= Problem statement =
Scan the entries for lines with the word "then" and copy those lines.

= Data =
————
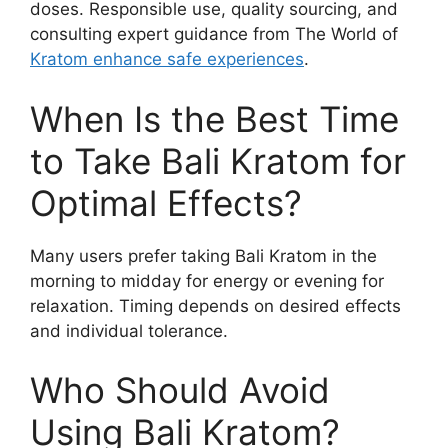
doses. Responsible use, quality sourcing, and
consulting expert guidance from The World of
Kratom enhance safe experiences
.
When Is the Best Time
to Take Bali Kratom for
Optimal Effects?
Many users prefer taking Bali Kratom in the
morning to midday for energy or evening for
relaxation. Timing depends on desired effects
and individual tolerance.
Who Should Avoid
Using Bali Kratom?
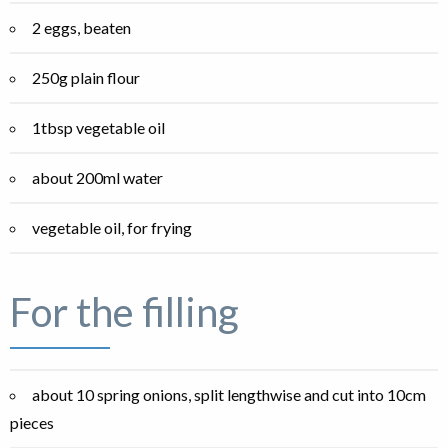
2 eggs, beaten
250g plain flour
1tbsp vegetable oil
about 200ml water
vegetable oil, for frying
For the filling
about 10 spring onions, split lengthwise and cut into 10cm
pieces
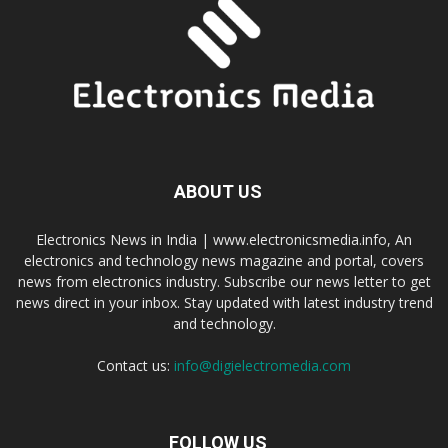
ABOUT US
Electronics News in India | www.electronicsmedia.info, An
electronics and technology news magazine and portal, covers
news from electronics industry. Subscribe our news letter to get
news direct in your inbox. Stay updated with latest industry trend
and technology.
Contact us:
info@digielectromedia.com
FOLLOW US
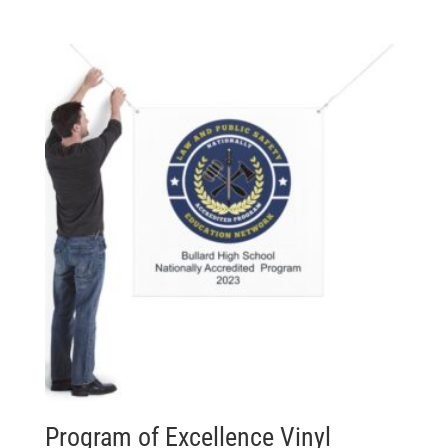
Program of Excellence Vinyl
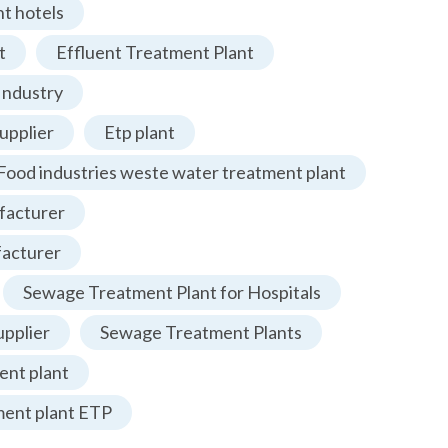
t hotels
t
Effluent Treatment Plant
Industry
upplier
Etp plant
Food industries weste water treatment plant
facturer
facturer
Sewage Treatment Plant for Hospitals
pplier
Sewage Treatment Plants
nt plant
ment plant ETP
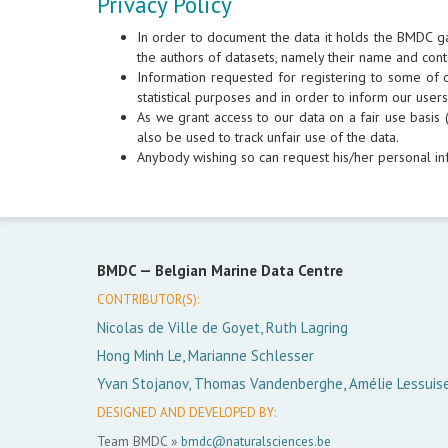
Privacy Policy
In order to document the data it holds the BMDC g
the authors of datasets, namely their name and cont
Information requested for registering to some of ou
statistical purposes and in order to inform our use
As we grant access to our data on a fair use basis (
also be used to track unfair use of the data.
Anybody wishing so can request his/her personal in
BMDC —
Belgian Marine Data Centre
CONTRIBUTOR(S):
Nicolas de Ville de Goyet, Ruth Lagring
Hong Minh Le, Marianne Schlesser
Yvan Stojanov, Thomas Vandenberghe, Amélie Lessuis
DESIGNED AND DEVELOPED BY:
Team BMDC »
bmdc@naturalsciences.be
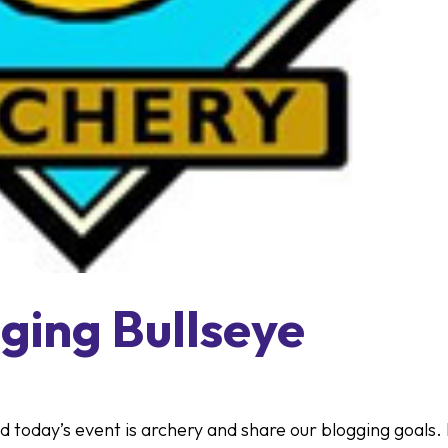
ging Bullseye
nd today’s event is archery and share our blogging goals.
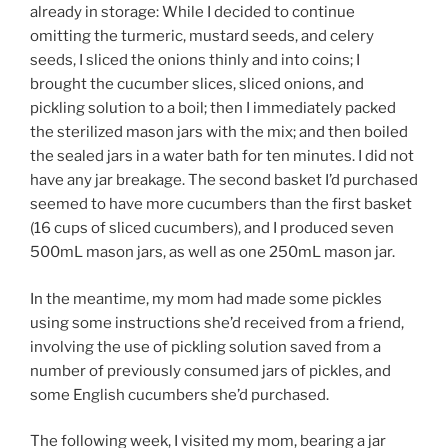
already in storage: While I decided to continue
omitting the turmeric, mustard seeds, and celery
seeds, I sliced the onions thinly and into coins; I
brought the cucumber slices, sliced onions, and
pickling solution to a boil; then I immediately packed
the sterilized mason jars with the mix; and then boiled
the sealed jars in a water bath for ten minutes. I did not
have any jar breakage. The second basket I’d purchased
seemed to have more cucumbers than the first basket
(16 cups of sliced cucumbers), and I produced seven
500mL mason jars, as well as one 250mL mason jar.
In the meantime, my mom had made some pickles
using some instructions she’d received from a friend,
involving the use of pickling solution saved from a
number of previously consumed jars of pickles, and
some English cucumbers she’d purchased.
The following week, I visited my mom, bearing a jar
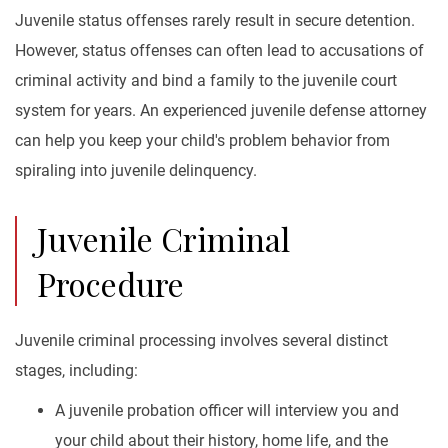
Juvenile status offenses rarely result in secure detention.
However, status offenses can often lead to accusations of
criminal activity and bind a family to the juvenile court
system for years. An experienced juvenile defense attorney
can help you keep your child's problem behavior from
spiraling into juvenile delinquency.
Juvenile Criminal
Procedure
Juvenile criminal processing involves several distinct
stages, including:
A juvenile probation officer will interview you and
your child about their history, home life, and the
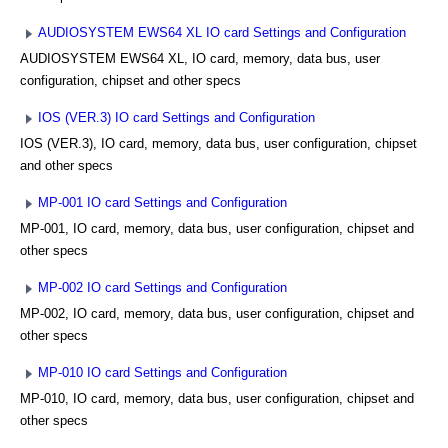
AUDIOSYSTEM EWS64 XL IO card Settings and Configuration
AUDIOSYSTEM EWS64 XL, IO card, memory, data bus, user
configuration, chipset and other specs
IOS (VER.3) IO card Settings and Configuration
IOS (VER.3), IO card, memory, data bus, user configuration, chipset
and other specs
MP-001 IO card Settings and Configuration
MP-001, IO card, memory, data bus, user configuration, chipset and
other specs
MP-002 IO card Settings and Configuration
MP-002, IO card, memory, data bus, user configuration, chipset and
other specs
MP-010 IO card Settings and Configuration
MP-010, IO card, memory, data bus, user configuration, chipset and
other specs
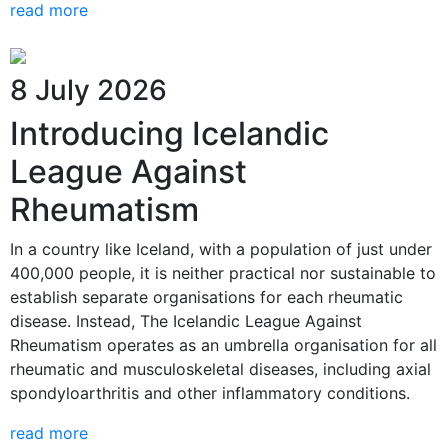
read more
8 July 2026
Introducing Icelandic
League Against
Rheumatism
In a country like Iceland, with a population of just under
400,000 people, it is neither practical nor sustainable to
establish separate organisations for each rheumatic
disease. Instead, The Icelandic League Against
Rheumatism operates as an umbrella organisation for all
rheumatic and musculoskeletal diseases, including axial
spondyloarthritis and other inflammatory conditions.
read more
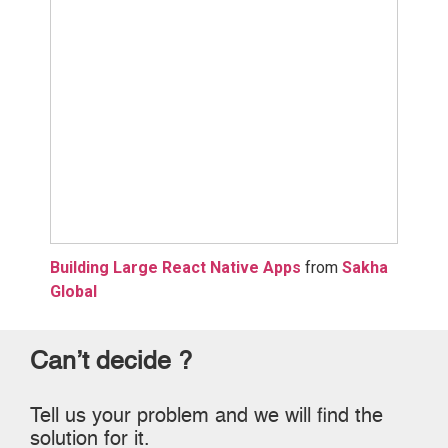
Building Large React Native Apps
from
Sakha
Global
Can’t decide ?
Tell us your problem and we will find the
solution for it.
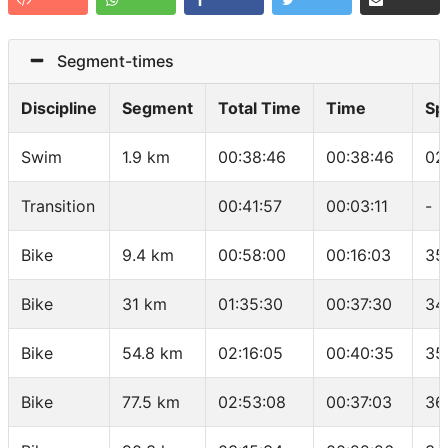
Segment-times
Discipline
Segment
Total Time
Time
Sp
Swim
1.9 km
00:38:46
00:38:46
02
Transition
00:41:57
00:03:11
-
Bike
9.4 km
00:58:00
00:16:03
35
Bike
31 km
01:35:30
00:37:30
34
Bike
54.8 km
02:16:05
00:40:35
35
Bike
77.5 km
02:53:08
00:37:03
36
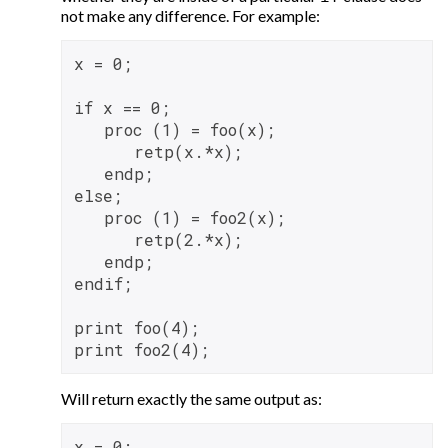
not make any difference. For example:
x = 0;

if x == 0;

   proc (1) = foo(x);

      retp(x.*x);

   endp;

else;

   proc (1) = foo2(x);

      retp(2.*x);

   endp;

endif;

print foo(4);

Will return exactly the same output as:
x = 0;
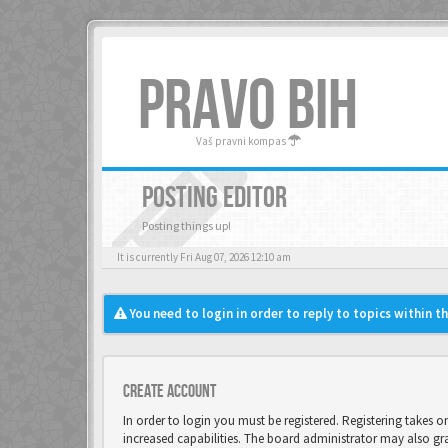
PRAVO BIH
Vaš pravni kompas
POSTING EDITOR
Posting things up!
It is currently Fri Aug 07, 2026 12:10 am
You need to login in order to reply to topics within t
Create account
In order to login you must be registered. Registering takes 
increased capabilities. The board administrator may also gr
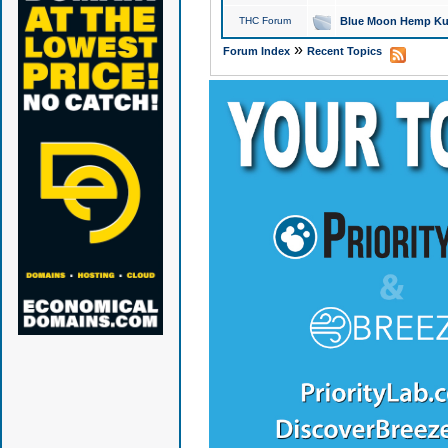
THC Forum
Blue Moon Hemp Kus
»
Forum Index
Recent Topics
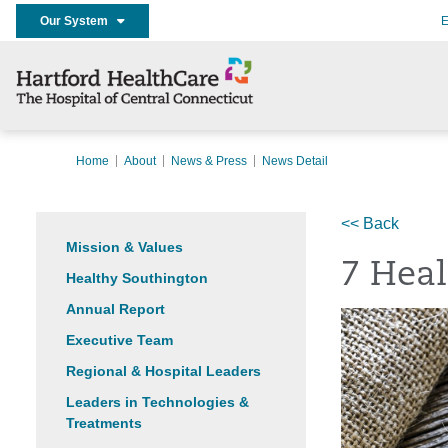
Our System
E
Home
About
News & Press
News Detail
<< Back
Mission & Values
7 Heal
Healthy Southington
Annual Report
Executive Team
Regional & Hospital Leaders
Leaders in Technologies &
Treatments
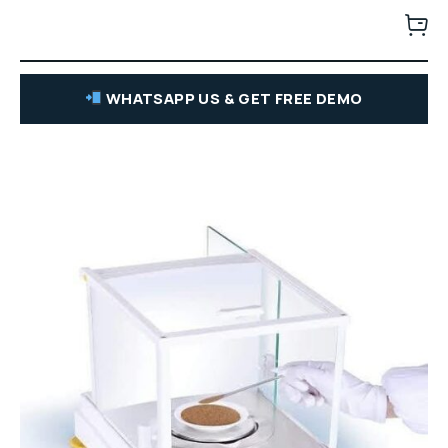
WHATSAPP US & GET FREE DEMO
————
= Response area =
pickling solution to a boil; then I immediately packed
the sterilized mason jars with the mix; and then boiled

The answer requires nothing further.